Update: The online version of this story was edited to include details from guidelines laid out in the Stage 4.5 document as part of Indiana’s Back on Track plan. Also, clarifications were added to include a quote from Chris May, who said he was misquoted and to also show the death rate percentage is for people who test positive for the virus, not the entire populations of Elkhart County or the state of Indiana.
GOSHEN — About 100 people gathered along the sidewalks of the Elkhart County Courthouse to protest Indiana Gov. Eric Holcomb’s mask mandate Monday.
One of the organizers, Chris May, of Goshen, said science does not back the mandate.
"I understand positive testing is at an all time high but we have a death rate nearly at zero and a survival rate nearly at 100% for the state. I don't understand why we aren't promoting these numbers to encourage the people".
May questioned the need for a mask mandate if the rates are low. He believes businesses, churches and schools should be able to decide on their own about masks. Children not going back to school could impact their social skills and make them more fearful, May, a father of two young children, said.
The Indiana State Department of Health’s website Monday showed 561 new cases of COVID-19 were reported statewide Sunday along with three new deaths. The new cases brought Indiana’s total to 62,907 since March, including 2,709 deaths.
Elkhart County reported 34 new cases and one new death Monday. The county’s total since March is 4,378 cases and 71 deaths. The county’s death rate for those who test positive for COVID-19 is about 1.6%. Indiana’s death rate is about 4.3%.
A group of protesters will be going to Indianapolis Aug. 8, and there may be another rally locally, May said. The group has a Facebook event page, Stand Against Indiana Mask order.
As for Monday’s rally, “I am encouraged about the number of elderly who are out here supporting this,” May said.
Many protesters held signs, including those that read, “Stand against Indiana mask order,” and “Is this still America?”
One of those in attendance was State Rep. Curt Nisly. “I am here to listen to what the people are saying,” he said. “They have lots of reasons to be frustrated. … I do support what they’re doing in that the mask order is unconstitutional.”
He pointed out that the only way to make a law is to go through the state Legislature, and the governor failed to do that. Nisly said the governor can enact an emergency order for 30 days.
“He is well over 100 days since the original order,” he said.

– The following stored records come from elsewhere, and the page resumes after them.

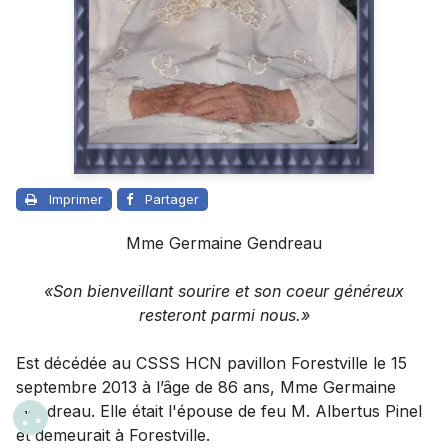
Imprimer
Partager
Mme Germaine Gendreau
«Son bienveillant sourire et son coeur généreux
resteront parmi nous.»
Est décédée au CSSS HCN pavillon Forestville le 15
septembre 2013 à l’âge de 86 ans,
Mme Germaine
Gendreau
. Elle était l'épouse de feu M. Albertus Pinel
et demeurait à Forestville.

Right now, Nisly said, the governor should be calling a special session of the Legislature so lawmakers can enact a mask law or empower him to do so.
“He’s had plenty of time to call this legislature back into session,” Nisly said.
He explained that early on in the pandemic, Holcomb said it was not necessary to call back legislators. The state had received $3.4 billion from the federal government through the Coronavirus Aid Relief and Economic Security Act, and Holcomb did not need legislative authority to spend the money, Nisly said. The money, he explained, is what was used for testing and contact tracing.
But since then, a special session should have been called regarding anything concerning crimes and punishments, he said, adding, “That’s the only way the law can become a law is to go through the Legislature.”
Lori Arnold, of Goshen, said she believes COVID-19-related orders and mandates are being used as political tools.
“I am so tired of our politicians,” Arnold said. “I believe, myself, that a lot of this stuff is political. A lot of it doesn’t make sense. Like, the churches not being able to have people in them, but the bars and the restaurants can have a certain capacity. There’s just so many things that we, a lot of us, feel that we’re being used. This is all being used political, instead of by science.”
Current state guidelines allow restaurants, bars and nightclubs to be open at limited capacities. Churches and places of worship can also hold in-person services under separate recommendations.
Indiana continues to operate under the special Stage 4.5 under Holcomb’s five-stage “Back on Track” plan for reopening sectors of the state’s economy. The plan was unveiled in May following the stay-at-home orders, quarantines and business closures that resulted in response to the first cases of COVID-19 in the state in March.
Stage 4.5, which is scheduled to run through Friday, includes guidelines that allow social gatherings of up to 250 people as long as social distancing recommendations are followed; restaurants and bars with restaurant services can have dining rooms open at 75% capacity; and seating at bar rails can operate at 50% capacity.
Religious services are excluded from the Stage 4.5 guidelines, according to the online document. Separate guidance, shown on the state’s “Back on Track” website, recommends churches and places of worship continue to stream services or host drive-in services. Recommendations for organizations that hold services in person include maintaining social distancing, such as spacing seating or alternating rows; cleaning and disinfecting surfaces, and providing hand sanitizers; avoiding handouts of materials, as well as encouraging non-contact greetings; and encouraging the use of facemasks indoors.
Monday’s protest began around 3 p.m., participants said, and wrapped up shortly after 5 p.m.